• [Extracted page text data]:
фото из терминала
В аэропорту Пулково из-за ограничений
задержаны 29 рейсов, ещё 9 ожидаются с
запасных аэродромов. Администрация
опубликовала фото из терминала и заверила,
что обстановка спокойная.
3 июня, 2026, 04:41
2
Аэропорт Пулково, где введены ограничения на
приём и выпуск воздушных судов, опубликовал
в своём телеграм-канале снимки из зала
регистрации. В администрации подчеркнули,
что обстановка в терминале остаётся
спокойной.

• [Your task]: Output the records in full. Keep every character as it is.

• [Exercise response]:
фото из терминала
В аэропорту Пулково из-за ограничений
задержаны 29 рейсов, ещё 9 ожидаются с
запасных аэродромов. Администрация
опубликовала фото из терминала и заверила,
что обстановка спокойная.
3 июня, 2026, 04:41
2
Аэропорт Пулково, где введены ограничения на
приём и выпуск воздушных судов, опубликовал
в своём телеграм-канале снимки из зала
регистрации. В администрации подчеркнули,
что обстановка в терминале остаётся
спокойной.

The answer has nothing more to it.